December 2012

Belgian Designers and Their Interiors

Uitgeverij Luster/2012

  • Hopland 33 4.2
  • Antwerp , Province d'Anvers

+32 (0) 3 298 37 23

http://www.lusterweb.com/t108/Belgian-Designers-and-Their-Interiors

Belgian Designers and Their Interiors is a compilation of fifteen homes of Belgian designers. The houses and apartments are photographed as they really are, without any styling, and show each designers interior as a very personal space. From young emerging talents to the distinguished or specialized designer, there is a wide range of style in these interiors. From functionality to simplicity, all are an elegant testament to the enduring uniqueness that has made Belgian design inspirational and compelling.
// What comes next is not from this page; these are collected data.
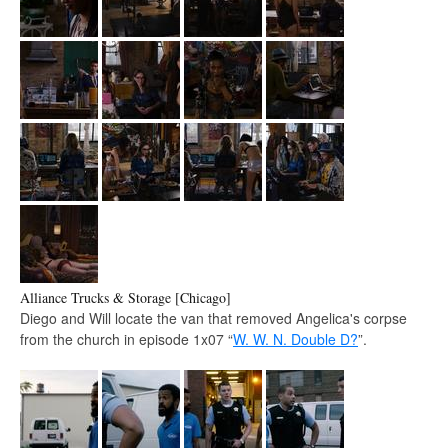
Alliance Trucks & Storage [Chicago]
Diego and Will locate the van that removed Angelica's corpse
from the church in episode 1x07 “
W. W. N. Double D?
”.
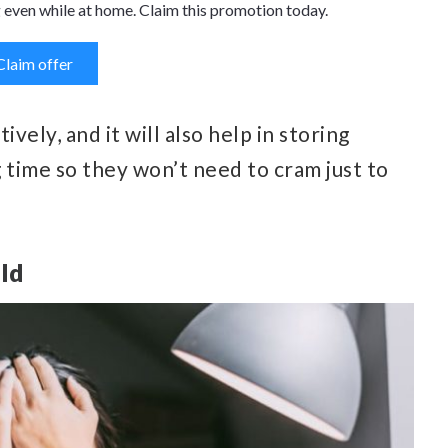
 even while at home. Claim this promotion today.
Claim offer
ively, and it will also help in storing
g time so they won’t need to cram just to
ild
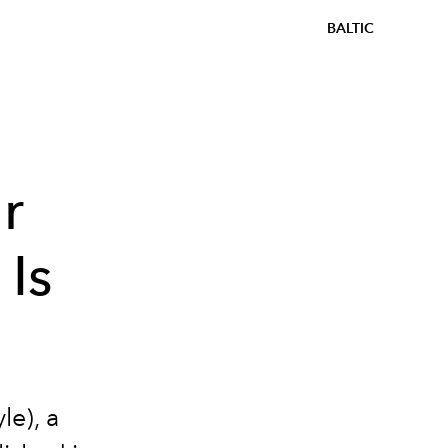
BALTIC
r
 Is
le), a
Designer Alain Gilles and his wife bought an abandoned factory for making fur coats and raincoats, and renovated the building leaving exposed some of the original elements: brick walls, parquet floors and structural beams. They then furnished the annex with flea market finds. They did this at a time before it was fashionable. The loft is quite simple and spare in terms of furnishings, utilizing classic modern style such as a Charles and Ray Eames lounge chair and ottoman and mid–century fiberglass furniture. Floor length mauve draperies soften the austere industrial space. Gilles explains, "I really wanted to create the sense of a space that welcomed visitors with open arms."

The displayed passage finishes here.